Why I've Rejoined UKIP

Pete North • 5 November 2021

I’ve been a visceral critic of UKIP over the last ten years. But have now seen the light.

If you go through a lot of my older posts you’ll find I’ve been a visceral critic of Ukip over the last ten years. Particularly Nigel Farage. For a time Ukip had considerable electoral power. You don’t need seats to have it. You don’t need to win to influence elections. But that power was squandered. There should have been a plan, not just for Brexit but beyond to ensure the objectives of the insurgent right were met.


Instead, Farage presided over a shambolic party with embarrassing policies, and no intellectual foundation. Every move was a short term reactive move, walking into every ambush, sacrificing steady growth for for unsustainable surges, failing to impose any kind of message discipline. They’d drifted so far off the point that when it came to making the case for Brexit, the cupboard was bare and were left repeating the mantras of the ERG and the Tory free trade cultists. They forgot that it was political, not economic.


Foolishly, the right were taken in by Boris Johnson, and the Johnny come latelys hailed him as the man of the hour. But anyone who knew the man knew that he was no man of principle, nor especially was he a committed Brexiteer.
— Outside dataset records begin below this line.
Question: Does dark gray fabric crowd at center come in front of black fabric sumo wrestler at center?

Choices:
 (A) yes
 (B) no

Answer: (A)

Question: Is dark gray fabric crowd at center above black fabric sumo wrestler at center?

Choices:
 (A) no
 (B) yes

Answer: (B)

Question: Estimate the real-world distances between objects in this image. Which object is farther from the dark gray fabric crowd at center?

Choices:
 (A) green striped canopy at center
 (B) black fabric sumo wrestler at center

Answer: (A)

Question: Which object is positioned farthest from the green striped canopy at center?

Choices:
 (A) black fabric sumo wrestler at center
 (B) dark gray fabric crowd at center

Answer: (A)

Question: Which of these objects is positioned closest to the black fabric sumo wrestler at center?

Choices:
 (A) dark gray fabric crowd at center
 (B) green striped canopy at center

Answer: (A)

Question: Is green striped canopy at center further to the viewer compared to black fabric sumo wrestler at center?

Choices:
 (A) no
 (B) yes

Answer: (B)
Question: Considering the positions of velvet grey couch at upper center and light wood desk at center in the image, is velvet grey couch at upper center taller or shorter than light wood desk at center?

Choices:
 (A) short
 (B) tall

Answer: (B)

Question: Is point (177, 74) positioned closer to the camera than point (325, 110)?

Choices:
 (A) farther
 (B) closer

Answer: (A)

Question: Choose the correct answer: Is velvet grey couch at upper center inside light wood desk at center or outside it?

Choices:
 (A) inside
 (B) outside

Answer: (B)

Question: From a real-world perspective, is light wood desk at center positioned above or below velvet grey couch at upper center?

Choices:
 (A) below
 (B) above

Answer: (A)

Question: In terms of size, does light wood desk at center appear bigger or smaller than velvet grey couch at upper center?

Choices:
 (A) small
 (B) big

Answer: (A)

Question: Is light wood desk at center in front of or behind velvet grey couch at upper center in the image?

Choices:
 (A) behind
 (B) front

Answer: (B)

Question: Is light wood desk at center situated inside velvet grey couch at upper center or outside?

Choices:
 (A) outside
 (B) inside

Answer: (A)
He was and is an opportunist and a chancer with no loyalty to anything but his career. Having allowed Vote Leave Ltd to steal the initiative in 2015, allowing the Tories to own Brexit, Farage facilitated the end of his own power and handed it to the Tories.
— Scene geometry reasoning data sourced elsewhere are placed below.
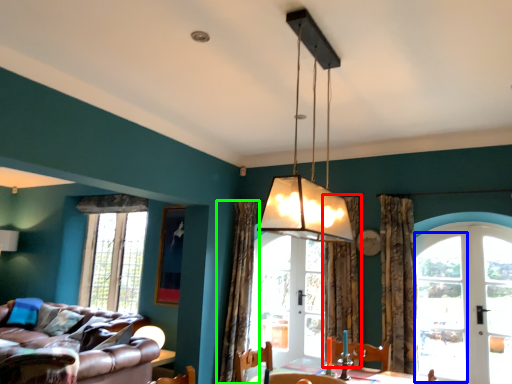 Question: Based on their relative distances, which object is farther from curtain (highlighted by a red box)? Choose from glass door (highlighted by a blue box) and curtain (highlighted by a green box).

Choices:
 (A) glass door
 (B) curtain

Answer: (B) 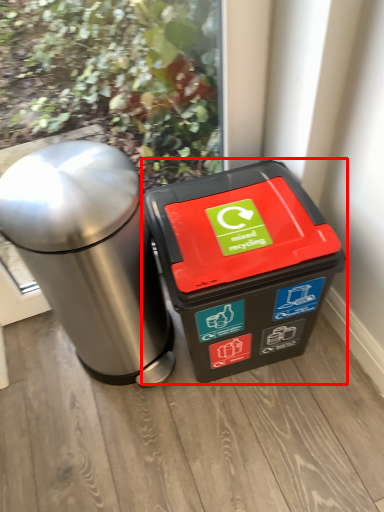 Question: Considering the relative positions of waste container (annotated by the red box) and waste container in the image provided, where is waste container (annotated by the red box) located with respect to the staircase?

Choices:
 (A) right
 (B) left

Answer: (A)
The consequences of those failures should now be obvious. We may have left the EU but immigration is still out of control, we are no closer to democratic reform, and the Tories have dropped Brexit. For all the difference it makes, we may as well not have left. We were supposed to keep the trade and ditch the political agendas, but instead Boris Johnson has done vice versa. We’re still getting the full brunt of climate austerity and the Tories are no more likely to deliver on immigration than the Labour party.
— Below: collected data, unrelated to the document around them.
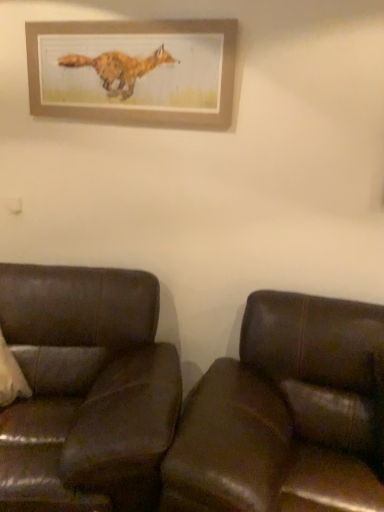 Where is `brown leather couch at left, the 2th studio couch from the right`? The width and height of the screenshot is (384, 512). brown leather couch at left, the 2th studio couch from the right is located at coordinates [x=86, y=390].

Image resolution: width=384 pixels, height=512 pixels. Describe the element at coordinates (86, 390) in the screenshot. I see `brown leather couch at left, the 2th studio couch from the right` at that location.

What is the approximate width of wooden picture frame at upper center?

It is 1.90 inches.

Where is `brown leather couch at left, the 2th studio couch from the right`? Image resolution: width=384 pixels, height=512 pixels. brown leather couch at left, the 2th studio couch from the right is located at coordinates (86, 390).

From the picture: Does brown leather couch at lower right, marked as the 1th studio couch in a right-to-left arrangement, appear on the left side of wooden picture frame at upper center?

Incorrect, brown leather couch at lower right, marked as the 1th studio couch in a right-to-left arrangement, is not on the left side of wooden picture frame at upper center.

From a real-world perspective, is brown leather couch at lower right, the second studio couch when ordered from left to right, physically below wooden picture frame at upper center?

Yes, from a real-world perspective, brown leather couch at lower right, the second studio couch when ordered from left to right, is under wooden picture frame at upper center.

Which is nearer, [53,280] or [101,35]?

Clearly, point [53,280] is more distant from the camera than point [101,35].

Is brown leather couch at left, which is the 1th studio couch from left to right, smaller than brown leather couch at lower right, marked as the 1th studio couch in a right-to-left arrangement?

No.

From a real-world perspective, is brown leather couch at left, the 2th studio couch from the right, located beneath brown leather couch at lower right, marked as the 1th studio couch in a right-to-left arrangement?

Correct, in the physical world, brown leather couch at left, the 2th studio couch from the right, is lower than brown leather couch at lower right, marked as the 1th studio couch in a right-to-left arrangement.

Does brown leather couch at left, the 2th studio couch from the right, have a greater height compared to brown leather couch at lower right, marked as the 1th studio couch in a right-to-left arrangement?

Incorrect, the height of brown leather couch at left, the 2th studio couch from the right, is not larger of that of brown leather couch at lower right, marked as the 1th studio couch in a right-to-left arrangement.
With that, the right once again finds itself back at the beginning, with the Tory party doing everything possible to alienate the very people who gave them their majority. Anyone who recognises the necessity to control immigration and does not believe in the hyperbole of the climate zealots finds themselves politically homeless. We have to rebuild and we cannot make the same mistake of ever trusting the Tories again.


When it comes to it, the Tories are tinkering around the edges on immigration, too cowed by the left wing establishment to do what is necessary. Priti Patel seeks headlines by deporting a handful of Jamaican criminals, and she can’t even manage that. What we actually need to see is a thousand deportations every single week. There are over a million illegal immigrants in the UK who have no business being here.


With the Tories afraid of bad press and hyperventilation from the left leaning metropolitan set, they will never tackle the legal obstacles to immigration reform and they will let activist lawyers call the shots. We will see no reform of human rights rules and we will remain apart of the dysfunctional global conventions on migration. Nor will they tackle the pernicious politically correct culture of the police and other arms of government that favours the rights of foreign criminals over taxpaying citizens. Thus, we do need a right wing alternative.


As with before the referendum, though there are marginal difference between Labour and Conservatives, they still agree that we must pile on more financial misery on the poorest in the name of saving the planet, despite China and India, the world’s biggest polluters not lifting a finger. This isn’t about the climate. This is about imposing an agenda of social control over the people, making us second class citizens in our own country with no influence on who comes in and how our money is spent. They are dismantling democracy and the climate is their excuse.


Though the Tories pay lip service to tackling immigration, we know their words are worthless. For as long as the office of the Prime Minister gets its validation from its international technocrat peers rather than from voters, they will only pretend to care about these issues and only at election time.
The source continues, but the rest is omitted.